On went her old brown jacket; on went her old brown hat. With a whirl of skirts and with the brilliant sparkle still in her eyes, she fluttered out the door and down the stairs to the street.
Where she stopped the sign read: “Mme. Sofronie. Hair Goods of All Kinds.” One flight up Della ran, and collected herself, panting. Madame, large, too white, chilly, hardly looked the “Sofronie.”
“Will you buy my hair?” asked Della.
“I buy hair,” said Madame. “Take yer hat off and let’s have a sight at the looks of it.”
Down rippled the brown cascade.
“Twenty dollars,” said Madame, lifting the mass with a practiced hand.

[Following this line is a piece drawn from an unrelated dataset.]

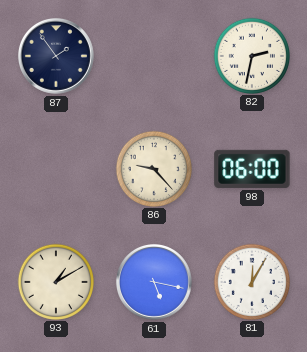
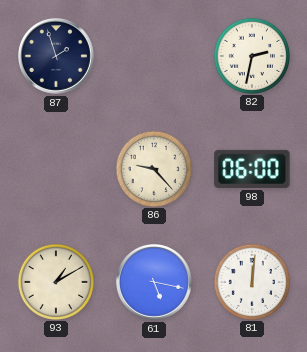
87: 1:54 -> 1:57
81: 12:05 -> 12:01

“Give it to me quick,” said Della.
Oh, and the next two hours tripped by on rosy wings. Forget the hashed metaphor. She was ransacking the stores for Jim’s present.
She found it at last. It surely had been made for Jim and no one else. There was no other like it in any of the stores, and she had turned all of them inside out. It was a platinum fob chain simple and chaste in design, properly proclaiming its value by substance alone and not by meretricious ornamentation—as all good things should do. It was even worthy of The Watch. As soon as she saw it she knew that it must be Jim’s. It was like him. Quietness and value—the description applied to both. Twenty-one dollars they took from her for it, and she hurried home with the eighty-seven cents. With that chain on his watch Jim might be properly anxious about the time in any company. Grand as the watch was, he sometimes looked at it on the sly on account of the old leather strap that he used in place of a chain.